The red marks on her neck attested to the strangulation account. But Baker has since changed her tune and now says she lied to police and told them Cook strangled her because she wanted to make sure he spent that night in jail. Prosecutors, on the other hand, contend she's flip-flopped because she still has feelings for Cook and feels bad about putting his once-promising NFL career in jeopardy.
Today, during Cook's trial, his defense brought forth an a forensic pathologist and medical examiner who testified Baker's neck marks were consistent with abrasions made by her earrings and a hickey, not Cook's hands.
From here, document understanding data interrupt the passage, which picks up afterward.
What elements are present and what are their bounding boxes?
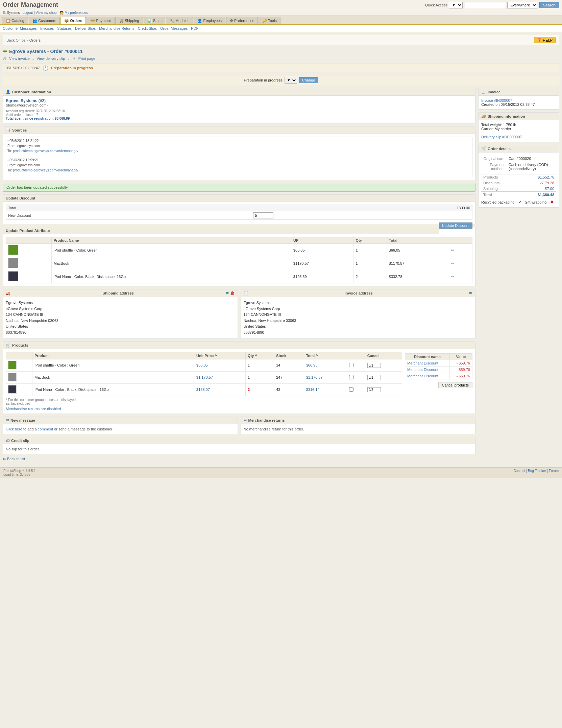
discount-name-section: Discount name Value Merchant Discount - … bbox=[405, 352, 472, 411]
prod-check-3[interactable] bbox=[347, 383, 365, 396]
invoice-addr-title: Invoice address bbox=[345, 291, 373, 295]
list-item: Merchant Discount - $59.76 bbox=[405, 373, 472, 379]
source-to-link-1[interactable]: productdemo.egrovesys.com/ordermanage/ bbox=[13, 149, 78, 153]
tab-modules[interactable]: 🔧 Modules bbox=[166, 17, 193, 24]
tab-preferences[interactable]: ⚙ Preferences bbox=[226, 17, 258, 24]
source-to-link-2[interactable]: productdemo.egrovesys.com/ordermanage/ bbox=[13, 168, 78, 172]
footer-contact-link[interactable]: Contact bbox=[513, 469, 525, 473]
new-message-body: Click here to add a comment or send a me… bbox=[3, 424, 238, 434]
order-details-info-table: Original cart: Cart #000020 Payment meth… bbox=[481, 155, 556, 172]
source-entry-2: • 05/6/2012 12:59:21 From: egrovesys.com… bbox=[7, 158, 471, 173]
search-input[interactable] bbox=[465, 2, 505, 8]
prod-check-1[interactable] bbox=[347, 359, 365, 371]
inv-addr-street: 134 CANNONGATE III bbox=[244, 312, 473, 318]
cancel-products-button[interactable]: Cancel products bbox=[438, 382, 473, 388]
attr-edit-2[interactable]: ✏ bbox=[449, 257, 472, 270]
status-action-label: Preparation in progress bbox=[244, 78, 283, 82]
icon-invoice-link: 🖨 bbox=[3, 56, 6, 62]
prod-cancel-input-1[interactable] bbox=[367, 363, 381, 368]
order-title-text: Egrove Systems - Order #000011 bbox=[9, 49, 83, 54]
view-delivery-slip-link[interactable]: View delivery slip bbox=[36, 56, 65, 62]
merchandise-disabled-link[interactable]: Merchandise returns are disabled bbox=[6, 407, 61, 411]
tab-employees[interactable]: 👤 Employees bbox=[194, 17, 225, 24]
help-label: HELP bbox=[543, 38, 553, 42]
source-date-2: • 05/6/2012 12:59:21 bbox=[7, 158, 471, 163]
credit-slip-standalone-panel: 🏷 Credit slip No slip for this order. bbox=[3, 437, 475, 454]
update-product-attr-body: Product Name UP Qty Total iPod shuffle -… bbox=[3, 234, 475, 286]
breadcrumb-backoffice[interactable]: Back Office bbox=[6, 38, 25, 42]
everywhere-select[interactable]: Everywhere bbox=[507, 2, 537, 8]
footer-forum-link[interactable]: Forum bbox=[549, 469, 559, 473]
tab-catalog[interactable]: 📋 Catalog bbox=[2, 17, 28, 24]
inv-addr-country: United States bbox=[244, 324, 473, 330]
table-row: iPod shuffle - Color: Green $66.05 1 $66… bbox=[6, 244, 472, 257]
print-icon: 🖨 bbox=[72, 56, 76, 62]
payment-label: Payment method: bbox=[482, 162, 507, 171]
source-entry-3: • 04/26/2012 06:54:28 From: modulebazaar… bbox=[7, 177, 471, 177]
delivery-slip-link[interactable]: Delivery slip #DE000007 bbox=[481, 135, 522, 139]
print-page-link[interactable]: Print page bbox=[78, 56, 95, 62]
footer-bug-tracker-link[interactable]: Bug Tracker bbox=[528, 469, 546, 473]
help-button[interactable]: ❓ HELP bbox=[534, 37, 556, 43]
my-preferences-link[interactable]: 🧑 My preferences bbox=[59, 11, 88, 15]
merchandise-returns-panel: ↩ Merchandise returns No merchandise ret… bbox=[241, 417, 476, 434]
subnav-statuses[interactable]: Statuses bbox=[57, 26, 72, 30]
prod-total-2: $1,170.57 bbox=[304, 371, 347, 383]
sources-scroll[interactable]: • 05/6/2012 13:21:22 From: egrovesys.com… bbox=[6, 137, 472, 177]
subnav-credit-slips[interactable]: Credit Slips bbox=[138, 26, 157, 30]
breadcrumb: Back Office › Orders bbox=[6, 38, 41, 42]
edit-shipping-addr-icon[interactable]: ✏ bbox=[226, 291, 229, 296]
view-invoice-link[interactable]: View invoice bbox=[9, 56, 30, 62]
valid-orders: Valid orders placed: 7 bbox=[6, 113, 472, 117]
prod-cancel-input-2[interactable] bbox=[367, 375, 381, 380]
prod-cancel-1 bbox=[365, 359, 402, 371]
back-to-list-link[interactable]: ⬅ Back to list bbox=[3, 457, 475, 461]
delete-shipping-addr-icon[interactable]: 🗑 bbox=[230, 291, 235, 296]
order-details-header: 🛒 Order details bbox=[479, 145, 559, 152]
tab-orders[interactable]: 📦 Orders bbox=[60, 17, 86, 24]
disc-val-3: - $59.76 bbox=[449, 373, 472, 379]
subnav-deliver-slips[interactable]: Deliver Slips bbox=[75, 26, 96, 30]
comment-link[interactable]: comment bbox=[38, 427, 53, 431]
discounts-amount-value: -$179.28 bbox=[518, 180, 556, 186]
customer-info-header: 👤 Customer information bbox=[3, 88, 475, 96]
subnav-pdf[interactable]: PDF bbox=[191, 26, 198, 30]
attr-edit-3[interactable]: ✏ bbox=[449, 270, 472, 283]
tab-payment[interactable]: 💳 Payment bbox=[87, 17, 114, 24]
change-status-button[interactable]: Change bbox=[299, 77, 318, 83]
invoice-number-link[interactable]: Invoice #IN000007 bbox=[481, 98, 512, 102]
new-discount-input[interactable] bbox=[253, 212, 273, 218]
tab-shipping[interactable]: 🚚 Shipping bbox=[115, 17, 143, 24]
search-button[interactable]: Search bbox=[539, 2, 559, 8]
attr-edit-1[interactable]: ✏ bbox=[449, 244, 472, 257]
click-here-link[interactable]: Click here bbox=[6, 427, 22, 431]
tab-tools[interactable]: 🔑 Tools bbox=[259, 17, 280, 24]
order-title-row: ⬅ Egrove Systems - Order #000011 bbox=[3, 48, 559, 54]
subnav-order-messages[interactable]: Order Messages bbox=[160, 26, 188, 30]
subnav-merchandise-returns[interactable]: Merchandise Returns bbox=[99, 26, 135, 30]
update-product-attr-panel: Update Product Attribute Product Name UP… bbox=[3, 227, 475, 286]
prod-checkbox-1[interactable] bbox=[349, 363, 353, 367]
prod-check-2[interactable] bbox=[347, 371, 365, 383]
tab-stats[interactable]: 📊 Stats bbox=[144, 17, 165, 24]
logout-link[interactable]: Logout bbox=[23, 11, 33, 15]
subnav-invoices[interactable]: Invoices bbox=[40, 26, 54, 30]
prod-cancel-3 bbox=[365, 383, 402, 396]
new-discount-input-cell bbox=[251, 211, 472, 220]
shipping-info-title: Shipping information bbox=[488, 114, 525, 118]
order-details-panel: 🛒 Order details Original cart: Cart #000… bbox=[478, 145, 559, 208]
prod-checkbox-2[interactable] bbox=[349, 375, 353, 379]
quick-access-label: Quick Access bbox=[425, 3, 447, 7]
quick-access-select[interactable]: ▼ bbox=[449, 2, 463, 8]
edit-invoice-addr-icon[interactable]: ✏ bbox=[469, 291, 472, 296]
view-shop-link[interactable]: View my shop bbox=[35, 11, 56, 15]
update-discount-button[interactable]: Update Discount bbox=[439, 222, 472, 229]
inv-addr-company: eGrove Systems Corp bbox=[244, 306, 473, 312]
prod-checkbox-3[interactable] bbox=[349, 387, 353, 392]
invoice-panel-title: Invoice bbox=[488, 90, 500, 94]
status-select[interactable]: ▼ bbox=[285, 77, 297, 84]
tab-customers[interactable]: 👥 Customers bbox=[29, 17, 60, 24]
prod-col-stock: Stock bbox=[274, 352, 304, 359]
subnav-customer-messages[interactable]: Customer Messages bbox=[3, 26, 37, 30]
prod-cancel-input-3[interactable] bbox=[367, 387, 381, 392]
Dr. Lindsey Thomas, a forensic pathologist and medical examiner, testified on behalf of Cook's defense after reviewing photos from the night of the assault. He said that the marks on Chantel Baker's neck -- scrapes that seem to surround a circular pattern -- are about the size and shape consistent with the earrings she was wearing the night prosecutors contend Cook choked her. A photograph of Baker showed that her left earring was missing, the same side where the marks were.
"I think it's consistent with impact with a round, circular earring into that part of her skin," Thomas testified, adding that the injury occurred when Baker was slapped in the side of the head.
Thomas also testified that marks on the right side of Baker's neck were consistent with Cook (or maybe some other guy -- Cook was reportedly upset because Baker had been in touch with an ex-boyfriend) giving her a hickey. Under cross-examination, however, Thomas acknowledged she couldn't conclusively say Baker's marks weren't the result of strangulation.
Cook's defense is also making a case that Baker's injuries -- including an injury to her eardrum in addition to a bloody nose, broken blood vessel in an eye, and the aforementioned neck abrasions -- didn't meet the level of severity necessary to justify a felony assault conviction. His attorney's argue Cook got violent in self-defense only after Baker threw a shoe at him.
Closing arguments are scheduled for tomorrow morning, after which a jury will decide Cook's fate.